@kamalmouawad: You have provided an application circuit that uses an "ideal" op-amp to convert the differential signals
VI1 and
VI2 to the single-ended output signal
Vo, referenced to ground. This circuit is commonly used with
two other op-amps to create an instrumentation amplifier with high-impedance differential inputs, low-impedance differential output, high common mode rejection ratio, and adjustable gain that can be set by the value of a single resistor. Your circuit then performs a differential to single-ended conversion, usually without additional gain.
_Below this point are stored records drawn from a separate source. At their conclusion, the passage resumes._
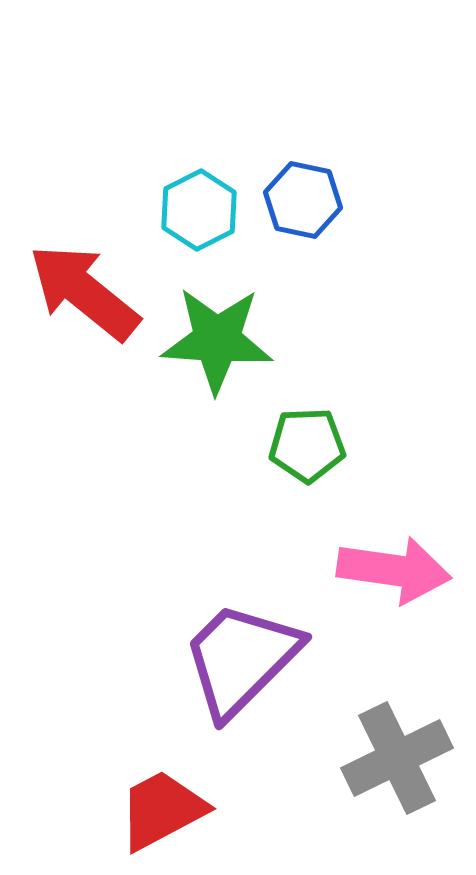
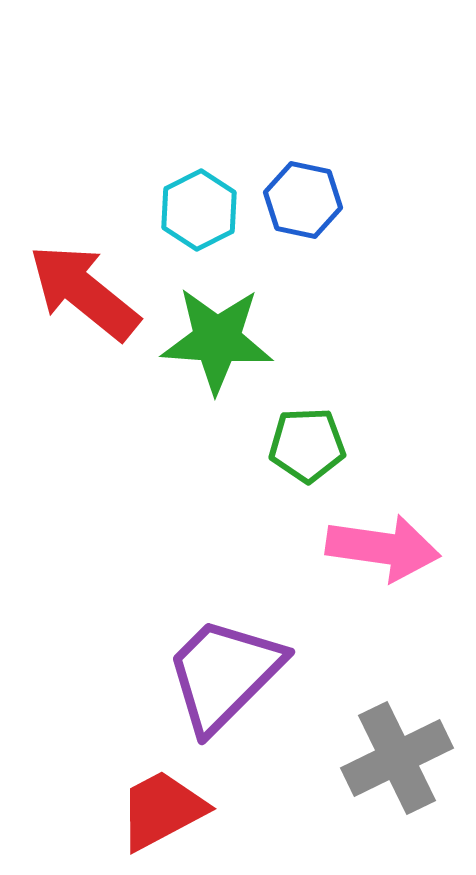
pink arrow: moved 11 px left, 22 px up
purple trapezoid: moved 17 px left, 15 px down
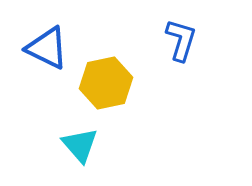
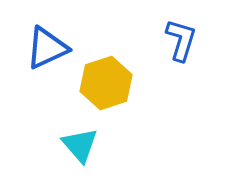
blue triangle: rotated 51 degrees counterclockwise
yellow hexagon: rotated 6 degrees counterclockwise
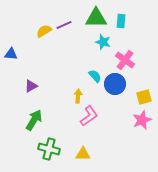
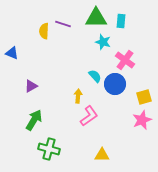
purple line: moved 1 px left, 1 px up; rotated 42 degrees clockwise
yellow semicircle: rotated 56 degrees counterclockwise
blue triangle: moved 1 px right, 1 px up; rotated 16 degrees clockwise
yellow triangle: moved 19 px right, 1 px down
When non-ideal (un-matched) resistors are used, the CMRR (Common Mode Rejection Ratio) of the three op-amp circuit can be destroyed because an unbalanced Wheatstone bridge can exist, formed by R1, R2, R3, and R4, whose unbalanced output at the junctions of R1, R2 and R3, R4 (as a result of a common-mode signal provided at the two inputs) is amplified by the open-loop gain of the "ideal" op-amp.
As
@Harald Kapp has stated, we will help you but we will not do your homework. The three op-amp instrumentation amplifier is a classic circuit that has been studied in great detail with results published all over the Internet. It's greatest implementation fault occurs in the circuit you provided when so-called "NON IDEAL" or unmatched resistors are used.